Start of THE DATA

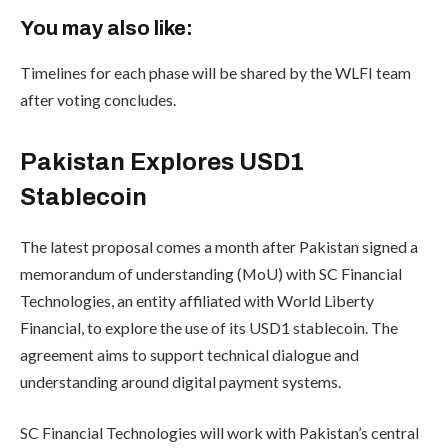
You may also like:
Timelines for each phase will be shared by the WLFI team
after voting concludes.
Pakistan Explores USD1
Stablecoin
The latest proposal comes a month after Pakistan signed a
memorandum of understanding (MoU) with SC Financial
Technologies, an entity affiliated with World Liberty
Financial, to explore the use of its USD1 stablecoin. The
agreement aims to support technical dialogue and
understanding around digital payment systems.
SC Financial Technologies will work with Pakistan’s central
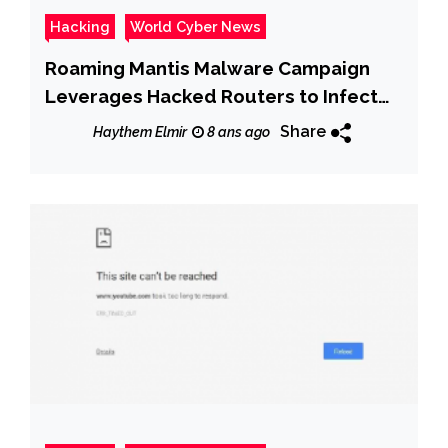
Hacking
World Cyber News
Roaming Mantis Malware Campaign
Leverages Hacked Routers to Infect
Android Users With Banking Trojan
Share
Haythem Elmir
8 ans ago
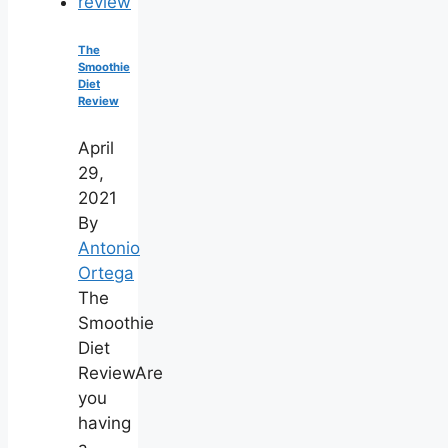
The
Smoothie
Diet
Review
April
29,
2021
By
Antonio
Ortega
The
Smoothie
Diet
ReviewAre
you
having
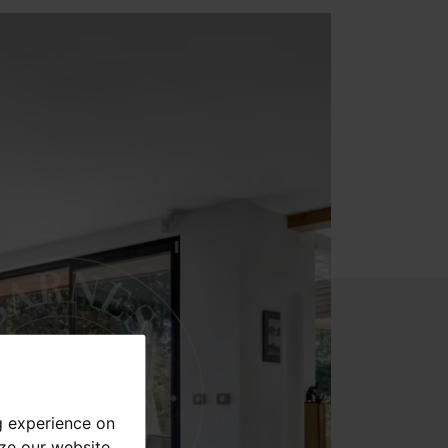
g experience on
yze our website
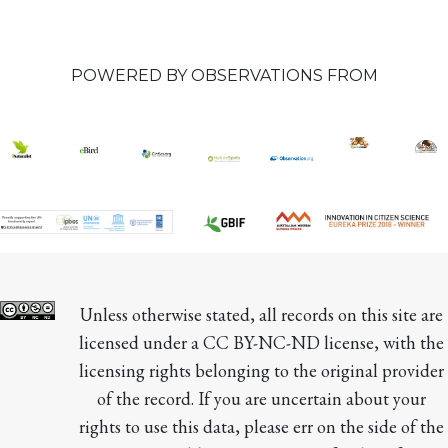
POWERED BY OBSERVATIONS FROM
Unless otherwise stated, all records on this site are 
licensed under a CC BY-NC-ND license, with the 
licensing rights belonging to the original provider 
of the record. If you are uncertain about your 
rights to use this data, please err on the side of the 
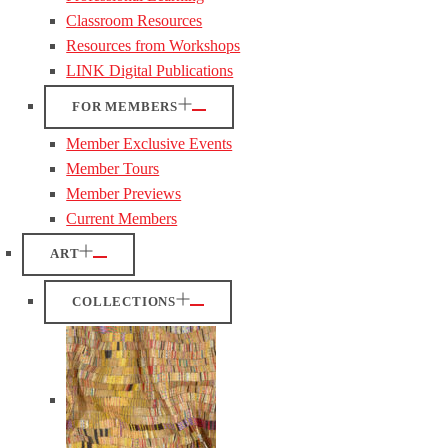
Classroom Resources
Resources from Workshops
LINK Digital Publications
FOR MEMBERS
Member Exclusive Events
Member Tours
Member Previews
Current Members
ART
COLLECTIONS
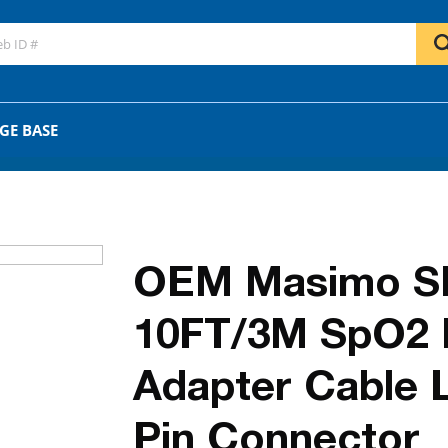
GO
OR
GE BASE
OEM Masimo S
10FT/3M SpO2 P
Adapter Cable 
Pin Connector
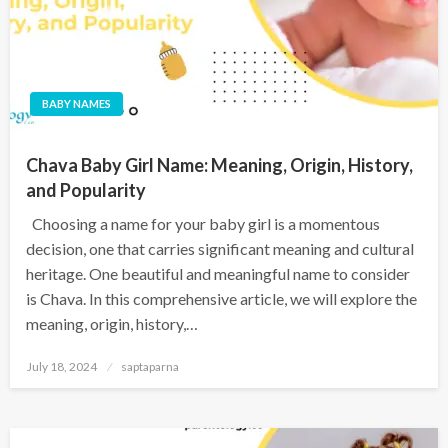
BABY NAMES
Chava Baby Girl Name: Meaning, Origin, History,
and Popularity
Choosing a name for your baby girl is a momentous
decision, one that carries significant meaning and cultural
heritage. One beautiful and meaningful name to consider
is Chava. In this comprehensive article, we will explore the
meaning, origin, history,…
July 18, 2024
saptaparna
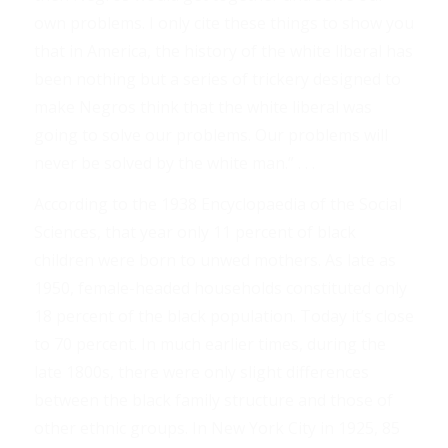
own problems. I only cite these things to show you
that in America, the history of the white liberal has
been nothing but a series of trickery designed to
make Negros think that the white liberal was
going to solve our problems. Our problems will
never be solved by the white man.” . . .
According to the 1938 Encyclopaedia of the Social
Sciences, that year only 11 percent of black
children were born to unwed mothers. As late as
1950, female-headed households constituted only
18 percent of the black population. Today it’s close
to 70 percent. In much earlier times, during the
late 1800s, there were only slight differences
between the black family structure and those of
other ethnic groups. In New York City in 1925, 85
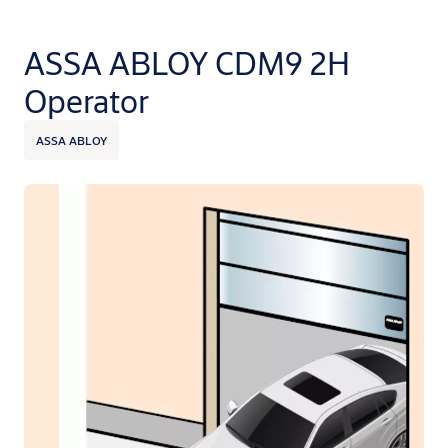
ASSA ABLOY CDM9 2H
Operator
ASSA ABLOY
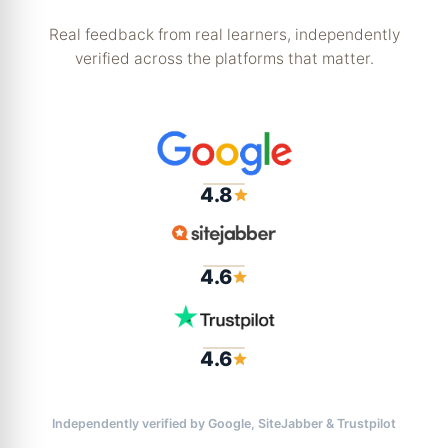
Real feedback from real learners, independently
verified across the platforms that matter.
4.8
4.6
4.6
Independently verified by Google, SiteJabber & Trustpilot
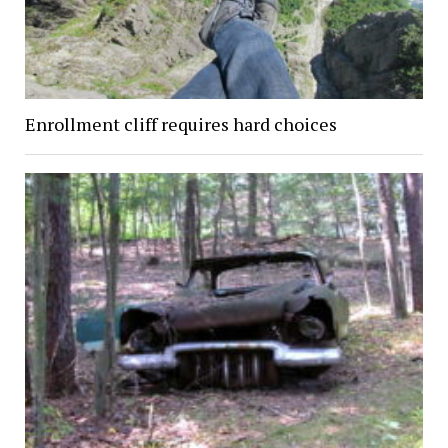
Enrollment cliff requires hard choices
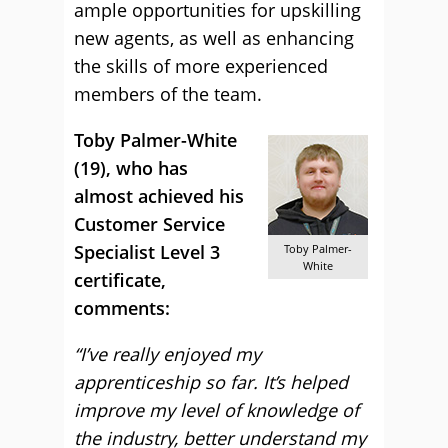
ample opportunities for upskilling
new agents, as well as enhancing
the skills of more experienced
members of the team.
Toby Palmer-White
(19), who has
almost achieved his
Customer Service
Specialist Level 3
Toby Palmer-
White
certificate,
comments:
“I’ve really enjoyed my
apprenticeship so far. It’s helped
improve my level of knowledge of
the industry, better understand my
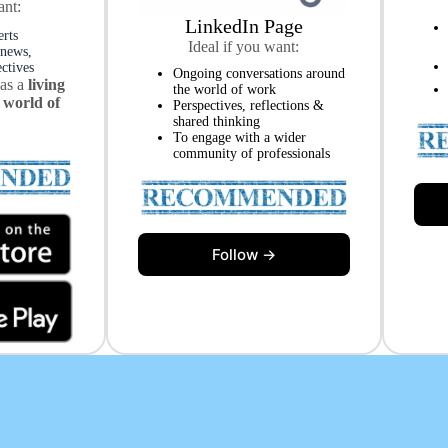
ant:
LinkedIn Page
erts
Ideal if you want:
 news,
ectives
Ongoing conversations around
 as a
living
the world of work
 world of
Perspectives, reflections &
shared thinking
To engage with a wider
community of professionals
Follow →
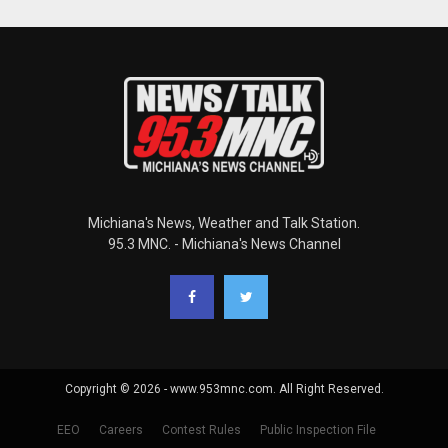
Michiana's News, Weather and Talk Station.
95.3 MNC. - Michiana's News Channel
Copyright © 2026 - www.953mnc.com. All Right Reserved.
EEO
Careers
Contest Rules
Public Inspection File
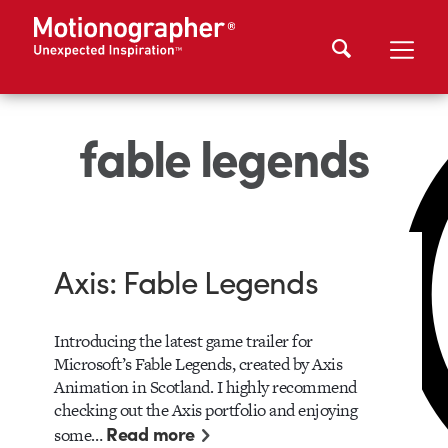
fable legends
Axis: Fable Legends
Introducing the latest game trailer for
Microsoft’s Fable Legends, created by Axis
Animation in Scotland. I highly recommend
checking out the Axis portfolio and enjoying
Read more
some…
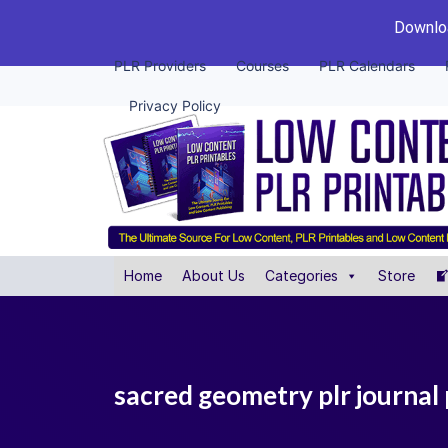
Downloa
PLR Providers
Courses
PLR Calendars
Privacy Policy
Home
About Us
Categories
Store
sacred geometry plr journal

End of THE DATA

WORK ITEM:
Output the span from the line with "LinkedIn Page" through the last line of the data, inclusive and exact, and omit every picture.

ANSWER BOX:
LinkedIn Page
erts
Ideal if you want:
 news,
ectives
Ongoing conversations around
 as a
living
the world of work
 world of
Perspectives, reflections &
shared thinking
To engage with a wider
community of professionals
Follow →
Michiana's News, Weather and Talk Station.
95.3 MNC. - Michiana's News Channel
Copyright © 2026 - www.953mnc.com. All Right Reserved.
EEO
Careers
Contest Rules
Public Inspection File
fable legends
Axis: Fable Legends
Introducing the latest game trailer for
Microsoft’s Fable Legends, created by Axis
Animation in Scotland. I highly recommend
checking out the Axis portfolio and enjoying
Read more
some…
Downloa
PLR Providers
Courses
PLR Calendars
Privacy Policy
Home
About Us
Categories
Store
sacred geometry plr journal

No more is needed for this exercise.